Go gently into that good night: Daydreams

Posted by Rick Chrisman

Dear students,

I see you on the way to classes, I see you coming out of the Dining Hall, I see you laughing with friends, I see your faces sometimes a little vacant, sometimes crestfallen, often thoughtful, mostly lively. I see you and I say to myself, You are paragons. Yes, paragons. Every student, each and everyone of you, are paragons, I say!

Paragon — a model of excellence and perfection — Webster's Third. Well, maybe you are not total excellence and perfection—yet. More like potential excellence. You are, let us say, buds of pure potentiality, hard on the heels of excellence and perfection, as good as gold yet to be burnished. You certainly have the look of it to me, the look of a great capacity, a great destiny and the look of pursuing it intently, not about to let it escape you.

And why not, after all? You landed here triumphant from your schools, flags flying, admitted to this prestigious college (and probably many others for that matter) and acknowledged for strengths that you have earnestly cultivated, strengths for which your families and friends and teachers and supporters have cheered you.

Now, for a change, you have some real scope and you can finally accelerate without impediments or deterrents of any kind. You find yourselves exhilarating in the full flush of all the great things that the human mind and body are capable of doing and feeling.

So far, I have only reported what I see of you in the daytime, which is the only time I see you — or you me. But there is also another world to be explored and discovered, namely, the Night, where an entirely other education is to be had. Yes, thank goodness for the Night! It provides respite from the exactions of the sunlit world, respite from the intellectual sun's exposure of our weaknesses. Fortunately, the moon rules the Night, when the normal rules don't apply and our daydreams of love have sway.

Except for a big problem: Day inhibits Night's call. It seems to take some kind of kick to rid ourselves of the Day's over-regimentation, especially, I think, for students because you live where you work (who else in society has to cope with that?). Your rationale is that, because you work hard in the daytime, the antidote is to play hard at night. Nothing new about that. It's been that way since the neighbors of medieval Heidelberg University complained about mobs of drunken students careening down the village streets.

But how did we wind up with 11 students hospitalized on the night of the Moorebid Ball? It's one thing for people to try to annihilate Reason's glare, but to annihilate one's whole self (and one's living environment in the bargain)? Maybe Dionysus, the god of the grape harvest and wine and festivity, was paying some of you back for two-timing him with Four Loko!

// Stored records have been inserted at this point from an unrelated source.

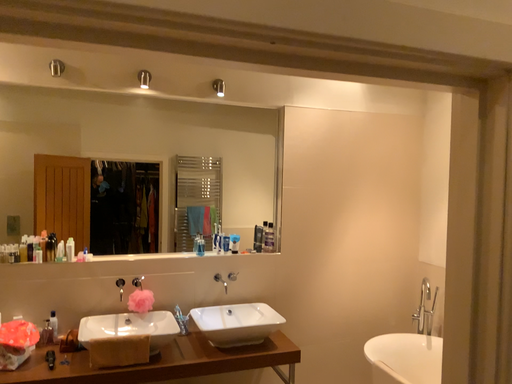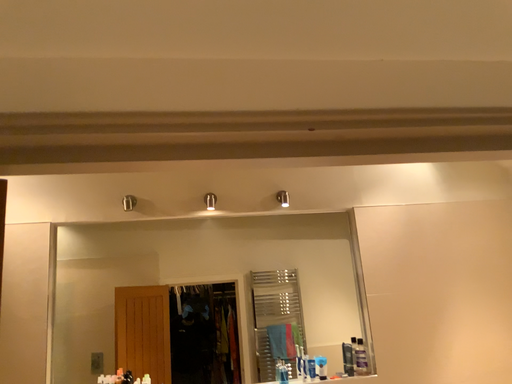 Question: How did the camera likely rotate when shooting the video?

Choices:
 (A) rotated right
 (B) rotated left

Answer: (B) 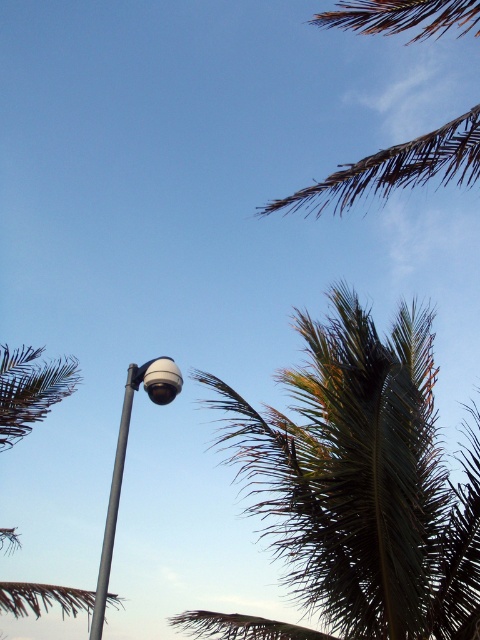 You are standing at the bottom of the streetlamp and want to look up to the top of the green leafy palm at upper left. In which direction should you turn your head?

The green leafy palm at upper left is located at point (x=29, y=388), which is to the upper left direction from the streetlamp. Therefore, you should turn your head towards the upper left direction to look at the top of the green leafy palm at upper left.

You are standing at the base of the metallic gray pole at center and want to place a 3.5 feet wide banner between it and the green leafy palm tree at upper right. Will the banner fit without overlapping either object?

The distance between the green leafy palm tree at upper right and the metallic gray pole at center is 5.27 feet. Since the banner is 3.5 feet wide, it will fit as the space between them is wider than the banner.

You are standing at the base of the tall streetlamp with a spherical lampshade at its top, which is slightly off to the left. You want to look at the point marked at coordinates point (363, 481). Which direction should you turn to face that point?

You should turn to your right to face the point (363, 481) because it is on the green leafy palm tree at upper right, which is located to your right side relative to the streetlamp. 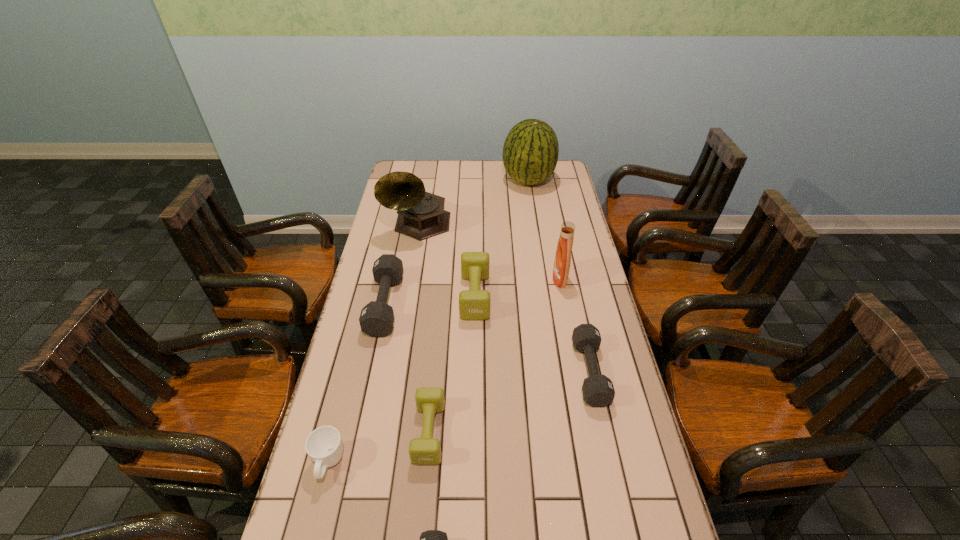 The height and width of the screenshot is (540, 960). I want to click on blank area located with the handle on the side of the cup, so point(318,510).

I want to click on vacant space positioned 0.110m on the back of the rightmost gray dumbbell, so click(x=577, y=314).

Find the location of `vacant space located on the left of the left olive dumbbell`. vacant space located on the left of the left olive dumbbell is located at coordinates (373, 433).

Find the location of a particular element. Image resolution: width=960 pixels, height=540 pixels. object that is at the far edge is located at coordinates (530, 153).

Locate an element on the screen. phonograph record that is at the left edge is located at coordinates (421, 215).

At what (x,y) coordinates should I click in order to perform the action: click on dumbbell located at the left edge. Please return your answer as a coordinate pair (x, y). Looking at the image, I should click on (376, 319).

Or was Moorebid a collective reenactment of Dr. Jekyll and Mr. Hyde? I certainly accept that youth is wholly experimental, but, clearly, love is to be found only within and not outside of our mortal bounds. Jekyll didn't survive his experiments, you remember. Was his such a desirable fate?

The way I see it, you are paragons, and I hope you know it. What you don't know yet is just what you are paragons of! Maybe that makes you nervous. But the answer is coming. In the meantime, you are in flight, aloft, flung toward the excellences and perfections of truth and love.

Rick Chrisman is director of Religious and Spiritual Life, teaches occasionally in the Religion and Philosophy departments and suspects art is the one true religion.